TASK INSTRUCTIONS:
Once you find the line with "[application] (471, 76)" in the entries below, return exactly every line from it through the line with "Yoga for Women (608, 801)".

RECORDS SHOWN:
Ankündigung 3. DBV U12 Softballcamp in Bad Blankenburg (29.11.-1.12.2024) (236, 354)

==

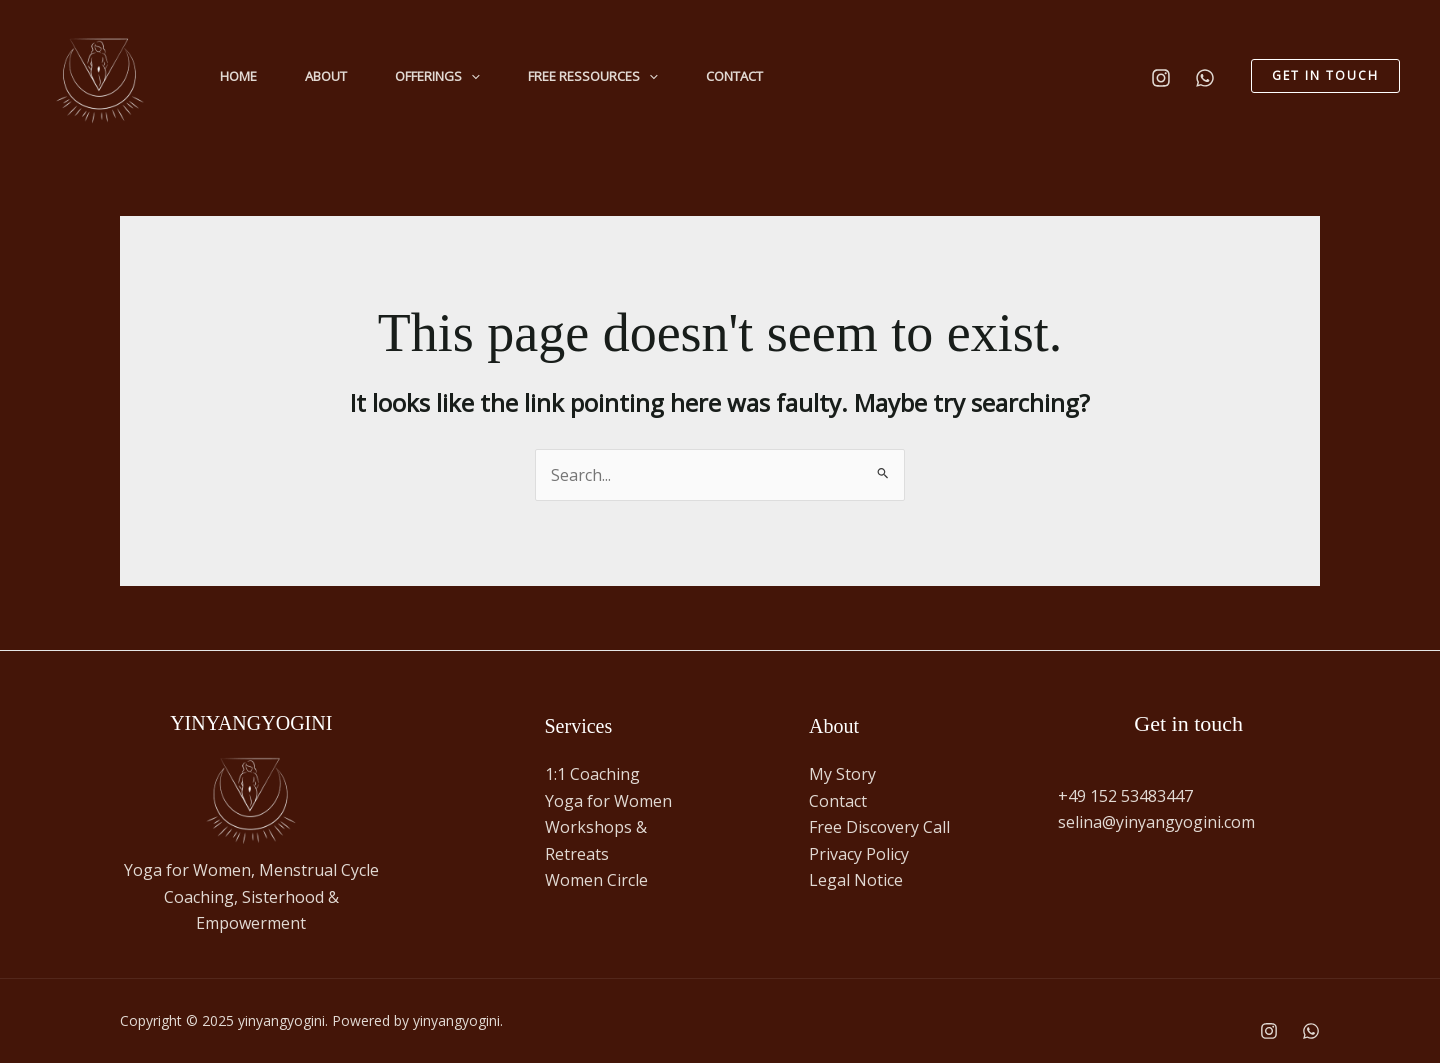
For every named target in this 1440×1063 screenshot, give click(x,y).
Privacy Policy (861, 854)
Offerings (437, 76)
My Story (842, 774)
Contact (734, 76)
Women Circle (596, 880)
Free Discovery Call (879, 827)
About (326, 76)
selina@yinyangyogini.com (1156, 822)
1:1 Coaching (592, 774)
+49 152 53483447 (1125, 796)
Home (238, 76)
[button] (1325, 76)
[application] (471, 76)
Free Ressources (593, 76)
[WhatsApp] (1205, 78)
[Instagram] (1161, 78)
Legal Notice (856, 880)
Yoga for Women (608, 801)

COMPLETED TASK:
[application] (471, 76)
Free Ressources (593, 76)
[WhatsApp] (1205, 78)
[Instagram] (1161, 78)
Legal Notice (856, 880)
Yoga for Women (608, 801)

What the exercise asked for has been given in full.